Experimental and numerical investigation of the influence of roller bending in rectangular hollow section steel arches
Abstract
An experimental and numerical investigation of the roller-bending influence on the in-plane behavior of rectangular-hollow-section steel arches is presented. Twelve circular roller-bent specimens, grouped in two sets of curvatures, were tested under tensile and compressive loading at the crown. Finite element models were developed to simulate in detail the curving procedure as well as the compression and tension tests and implicit static analyses accounting for geometric and material nonlinearities were carried out. Good quantitative and qualitative agreement was achieved between numerical and experimental results, in terms of load-displacement equilibrium paths, strain-gauge measurements and deformed shapes.
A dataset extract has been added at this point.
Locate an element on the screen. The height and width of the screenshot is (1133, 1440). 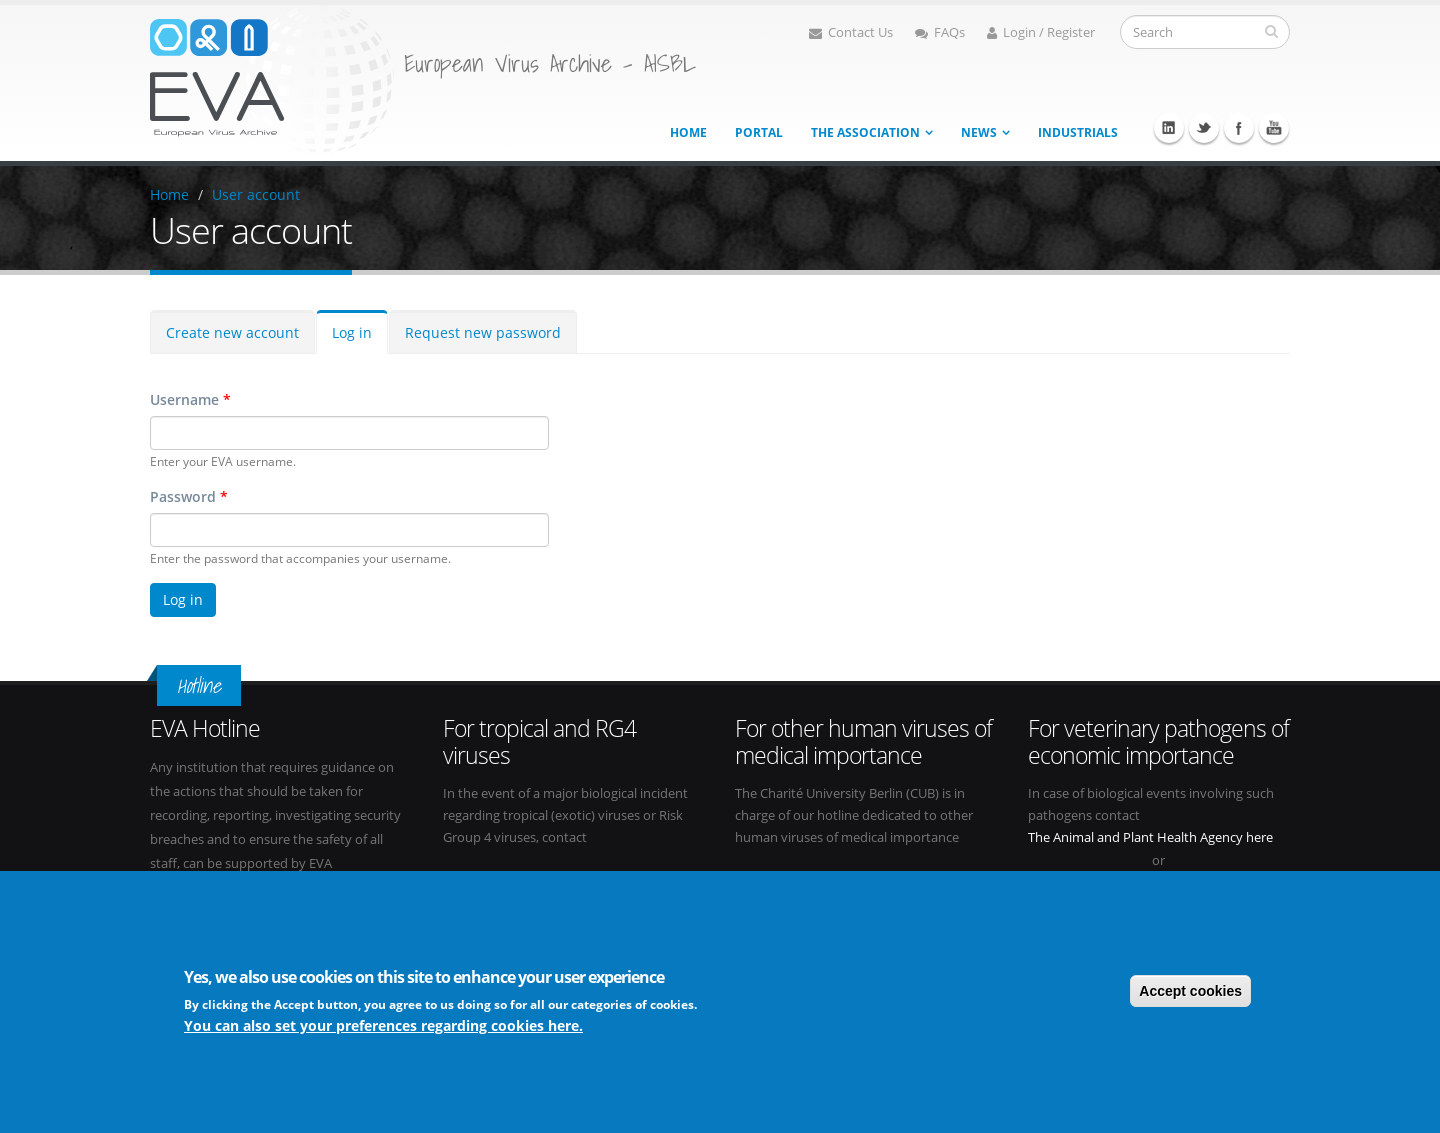 The Animal and Plant Health Agency here is located at coordinates (1150, 837).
The arches under compression exhibited a gradually softening response, attributed to the Bauschinger effect. Locked-in stresses and plastic strains demonstrated a non-symmetrical layout in which significant concentrations were located at the edges of the bottom flange; extended plastification was observed due to the induced shear. The influence of roller-bending on the overall structural behavior was assessed through the comparison of identical roller-bent and stress-free numerical models under various load conditions. Residual stresses were found to have a varying effect up to 10% on the overall response of arches, depending on the axial-bending interaction that takes place in each loading case.